DEMNet: Evaluating Solar Differential Emission Measure Inversion with Deep Learning

V. Samuel Pérez-Díaz¹, Ruoyu Wang¹, Karin Dissauer^2,3, KD Leka², David Fouhey¹

¹ Courant Institute, New York University ² NorthWest Research Associates ³ University of Graz

DEMNet vs Basis Pursuit across log-temperature bins during the 2017 Sep. 10 X8.2 flare — (Top) The six SDO/AIA EUV input channels, each sensitive to plasma at a different coronal temperature. (Bottom) DEMNet vs. classical Basis Pursuit across temperature bins during the 2017 Sep. 10 X8.2 solar flare. Green pixels mark Basis Pursuit failures.

Abstract

The Differential Emission Measure (DEM) is a key diagnostic tool for understanding the solar atmosphere; commonly it connects images obtained in the extreme ultraviolet to the thermal structure of the solar corona through mathematical inversion. Traditional DEM inversion methods are based on per-pixel optimization and are very computationally expensive, thus prohibitive for large-scale analysis.

We present and analyze DEMNet, a deep learning model that emulates a classical solver. DEMNet is far faster, provides uncertainties, and is smoother over multiple dimensions than traditional methods. We analyze DEMNet's predictions as well as several design decisions that are critical to its success.
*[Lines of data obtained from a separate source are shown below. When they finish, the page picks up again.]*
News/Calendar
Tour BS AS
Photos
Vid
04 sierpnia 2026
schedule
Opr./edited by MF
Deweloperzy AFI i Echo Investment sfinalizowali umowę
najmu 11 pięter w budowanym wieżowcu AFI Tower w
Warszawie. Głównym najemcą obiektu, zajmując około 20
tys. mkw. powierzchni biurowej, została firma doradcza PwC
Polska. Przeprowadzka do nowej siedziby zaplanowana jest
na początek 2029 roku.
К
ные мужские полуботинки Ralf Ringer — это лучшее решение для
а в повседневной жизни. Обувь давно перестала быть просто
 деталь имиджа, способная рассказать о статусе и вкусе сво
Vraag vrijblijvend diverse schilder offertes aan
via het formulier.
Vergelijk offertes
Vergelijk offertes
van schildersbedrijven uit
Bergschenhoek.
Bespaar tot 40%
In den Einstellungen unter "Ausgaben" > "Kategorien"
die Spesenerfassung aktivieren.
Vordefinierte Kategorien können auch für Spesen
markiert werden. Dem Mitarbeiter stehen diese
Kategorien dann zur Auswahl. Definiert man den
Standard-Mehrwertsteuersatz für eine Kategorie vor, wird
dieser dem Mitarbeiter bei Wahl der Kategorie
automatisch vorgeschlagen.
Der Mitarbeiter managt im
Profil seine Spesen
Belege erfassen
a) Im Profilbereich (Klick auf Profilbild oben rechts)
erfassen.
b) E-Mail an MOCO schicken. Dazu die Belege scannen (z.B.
CV4Science @ CVPR 2026 Physics and AI Conference (PAI26) @ Stanford Paper (coming soon)

Performance at a Glance

DEMNet Basis Pursuit

Inference speed 2.85M px/s ~1.5K px/s/core

Resynthesis error 12.2% 28.3%

What the Network Learned

A critical question when deploying a neural network in a scientific pipeline is: what did it actually learn? We probe this through two lenses: structure and scale.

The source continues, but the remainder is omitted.